Summary of Presentation by Prof. James Hoffman on High-Level Vision

Prepared by Tim Simpson (additions and comments by Frawley)

Vision can be understood at various levels: low-level vision, like the computation of lines, surfaces, edges, etc.; high-level vision, like the computation of recognizable objects. Hoffman's presentation is concerned with the latter -- in particular, basic-level objects. These are things, following Rosch's work, that occur in the middle of hierarchies of categories of objects: e.g., in the hierarchy of animals, `dog' is a basic-level category, somewhere between the broad category `animal' and the narrower category `poodle.'
Vision is such a large part of brain activity that 33 areas in the brain have been connected to it. Moreover, visual processing accounts for 50% of cortical activity.
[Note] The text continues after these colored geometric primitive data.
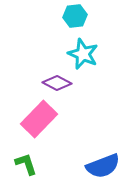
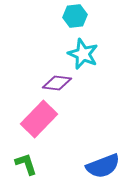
purple diamond: rotated 20 degrees counterclockwise
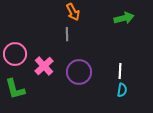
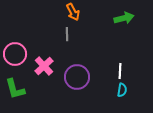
purple circle: moved 2 px left, 5 px down
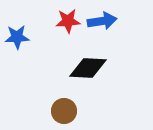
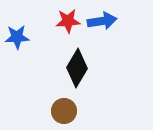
black diamond: moved 11 px left; rotated 63 degrees counterclockwise
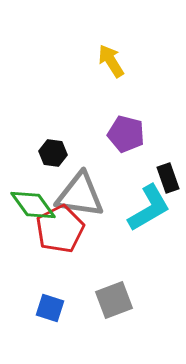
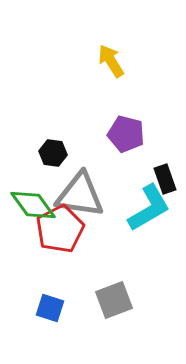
black rectangle: moved 3 px left, 1 px down
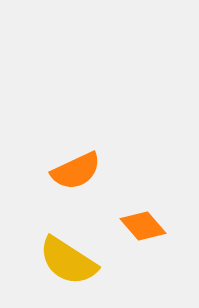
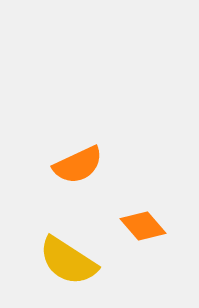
orange semicircle: moved 2 px right, 6 px up
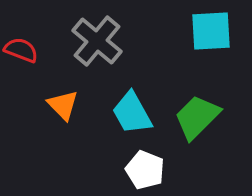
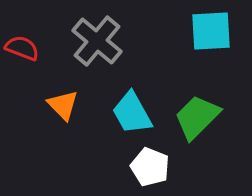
red semicircle: moved 1 px right, 2 px up
white pentagon: moved 5 px right, 3 px up
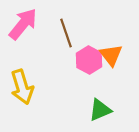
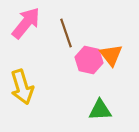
pink arrow: moved 3 px right, 1 px up
pink hexagon: rotated 16 degrees counterclockwise
green triangle: rotated 20 degrees clockwise
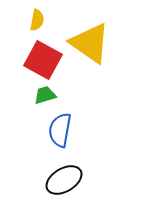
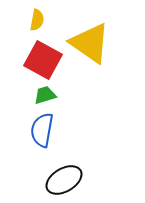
blue semicircle: moved 18 px left
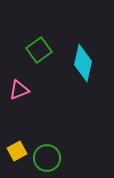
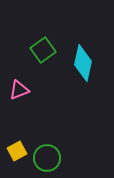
green square: moved 4 px right
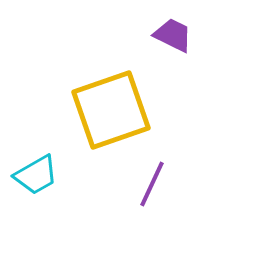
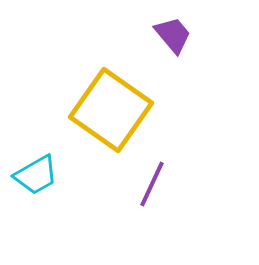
purple trapezoid: rotated 24 degrees clockwise
yellow square: rotated 36 degrees counterclockwise
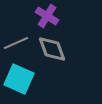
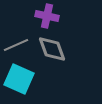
purple cross: rotated 20 degrees counterclockwise
gray line: moved 2 px down
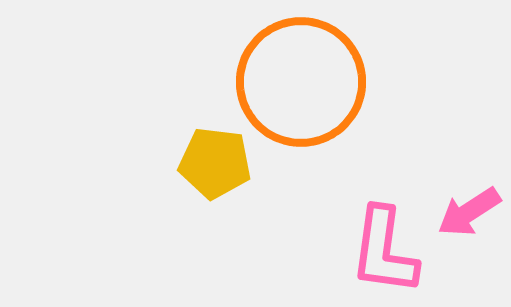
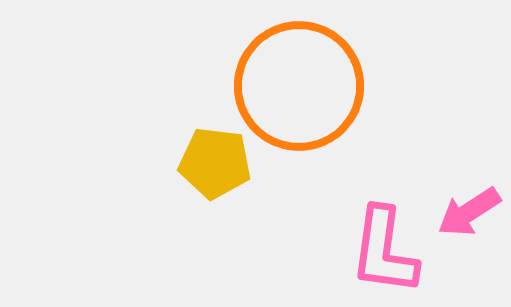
orange circle: moved 2 px left, 4 px down
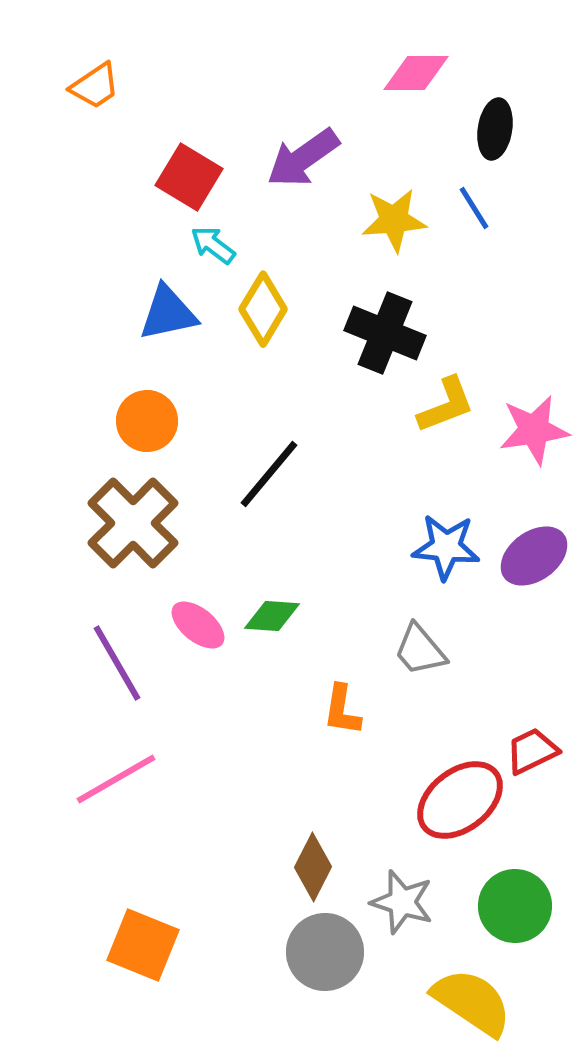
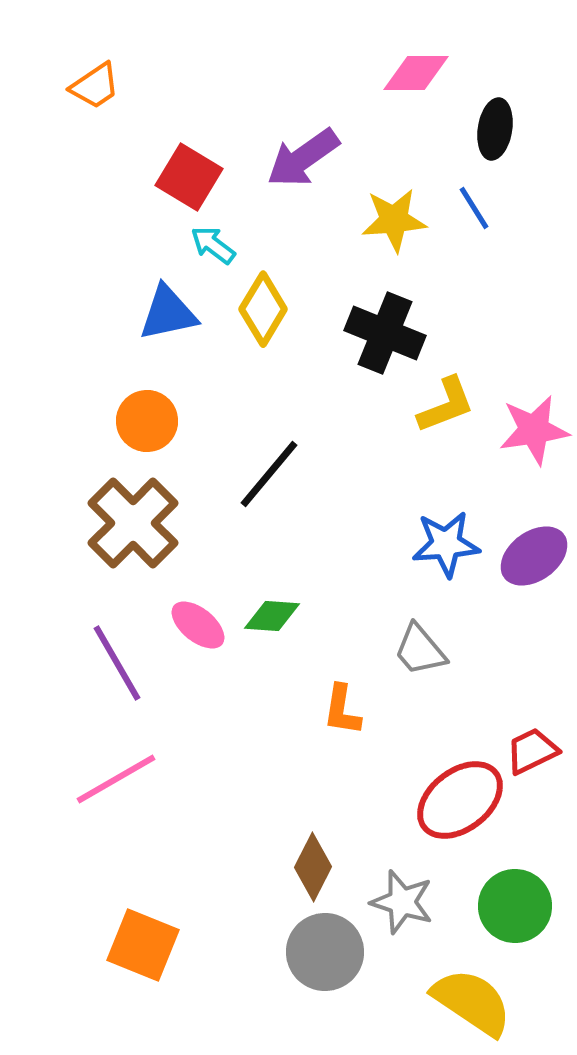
blue star: moved 3 px up; rotated 10 degrees counterclockwise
Clearly vision is an essential function of the brain's hardware.

The primary function of visual processing is object recognition. This is made difficult by a number of factors: multiple appearances of the object, differences in lighting conditions and viewing angle, occlusion, and so on. The question in cognitive science is: how can the brain find a method so that an object can be recognized under almost all conditions?
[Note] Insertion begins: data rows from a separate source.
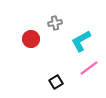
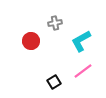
red circle: moved 2 px down
pink line: moved 6 px left, 3 px down
black square: moved 2 px left
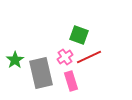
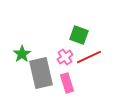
green star: moved 7 px right, 6 px up
pink rectangle: moved 4 px left, 2 px down
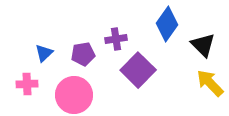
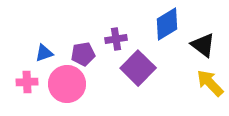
blue diamond: rotated 24 degrees clockwise
black triangle: rotated 8 degrees counterclockwise
blue triangle: rotated 24 degrees clockwise
purple square: moved 2 px up
pink cross: moved 2 px up
pink circle: moved 7 px left, 11 px up
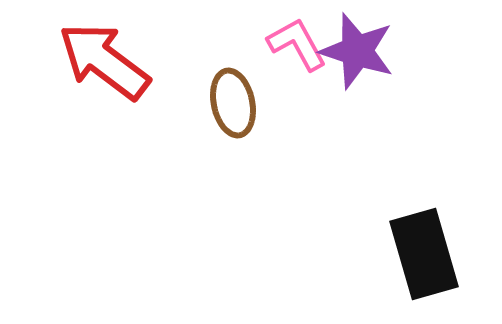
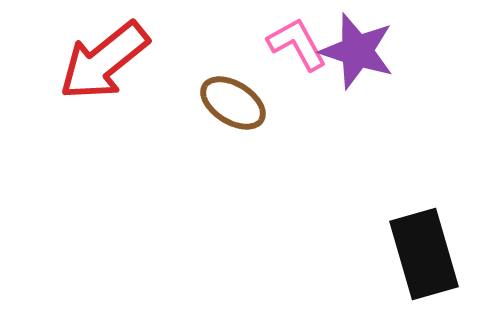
red arrow: rotated 76 degrees counterclockwise
brown ellipse: rotated 46 degrees counterclockwise
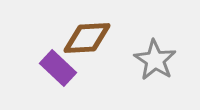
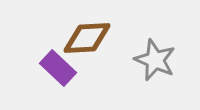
gray star: rotated 9 degrees counterclockwise
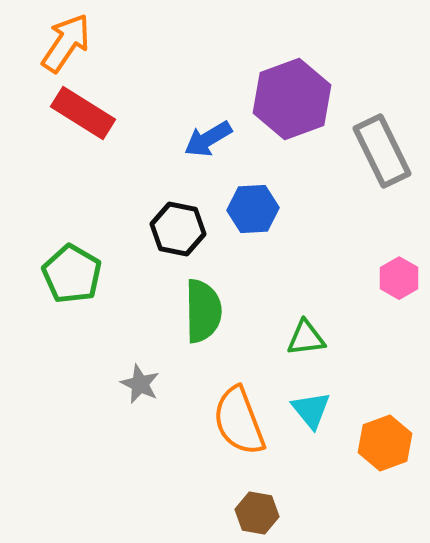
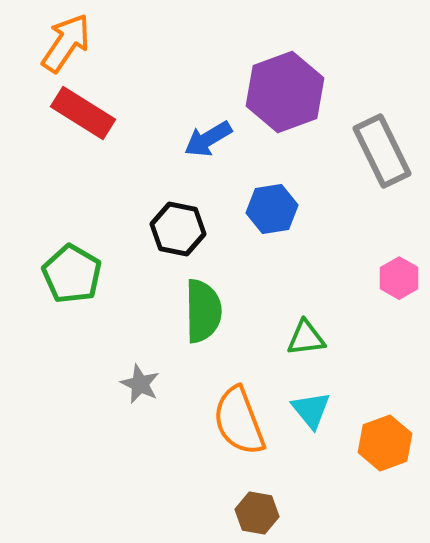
purple hexagon: moved 7 px left, 7 px up
blue hexagon: moved 19 px right; rotated 6 degrees counterclockwise
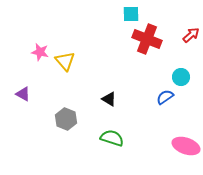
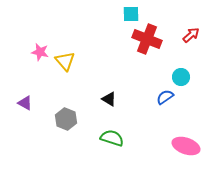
purple triangle: moved 2 px right, 9 px down
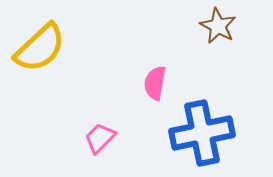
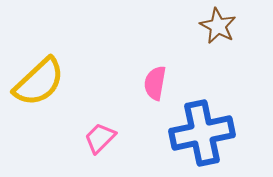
yellow semicircle: moved 1 px left, 34 px down
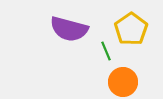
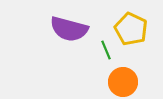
yellow pentagon: rotated 12 degrees counterclockwise
green line: moved 1 px up
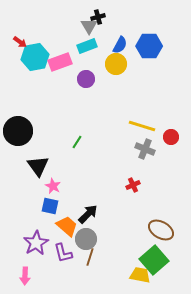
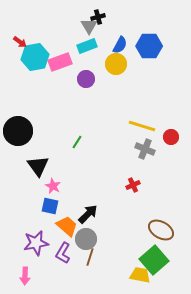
purple star: rotated 20 degrees clockwise
purple L-shape: rotated 45 degrees clockwise
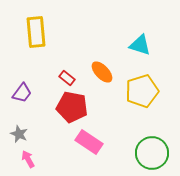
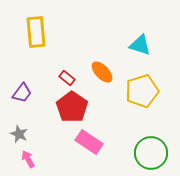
red pentagon: rotated 24 degrees clockwise
green circle: moved 1 px left
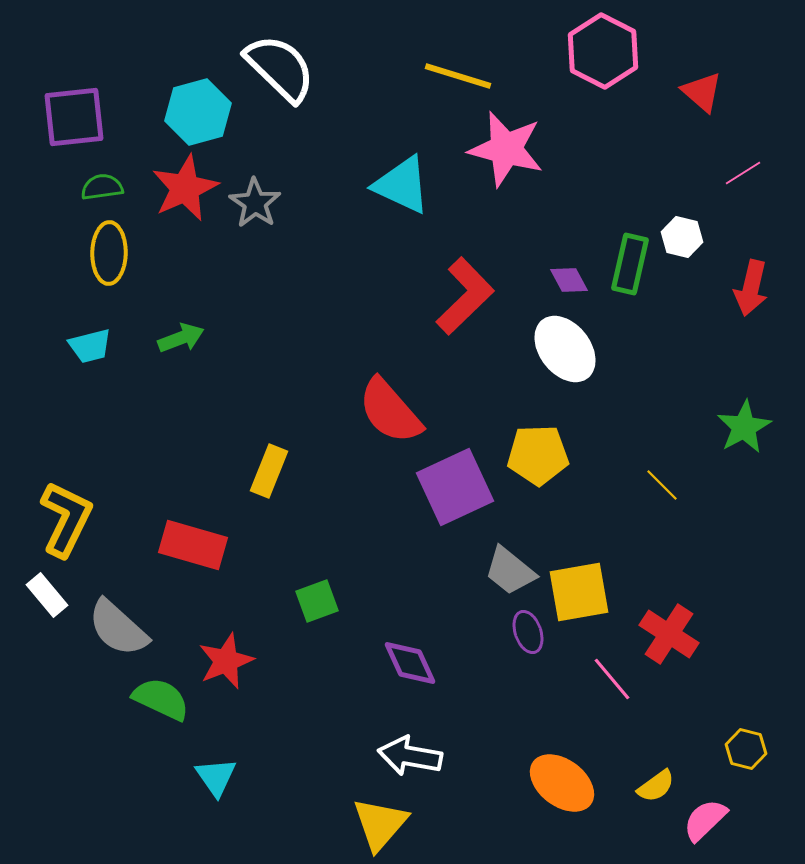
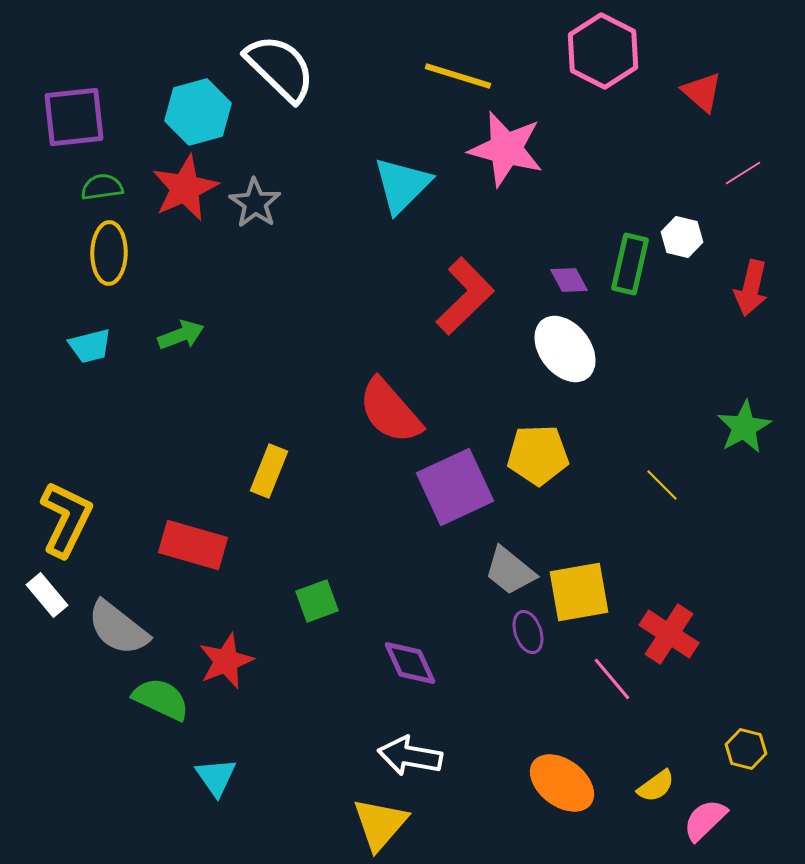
cyan triangle at (402, 185): rotated 50 degrees clockwise
green arrow at (181, 338): moved 3 px up
gray semicircle at (118, 628): rotated 4 degrees counterclockwise
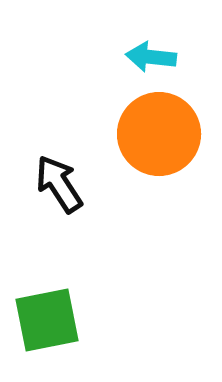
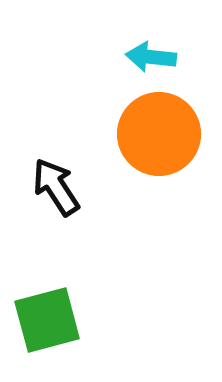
black arrow: moved 3 px left, 3 px down
green square: rotated 4 degrees counterclockwise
Note: this question has other versions for other domains: how can a brain find a method so that a word, smell, sound, person, number, melody, etc. can be recognized under almost all conditions? Answers: store all instances and retrieve for a match? store a schematic and retrieve that but fill it in for a match? and so on.

One theory is that the brain stores an image, or template, of every object it sees. It then attempts to match objects in the visual field to these templates. This theory fails in a couple of places. One is the possibility of memory limitations. As there are more possible neural connections in a single human brain than there are hydrogen atoms in the universe, this may or may not be a problem. A larger failing of this theory is that it does not account for the recognition of a known object in a unique setting.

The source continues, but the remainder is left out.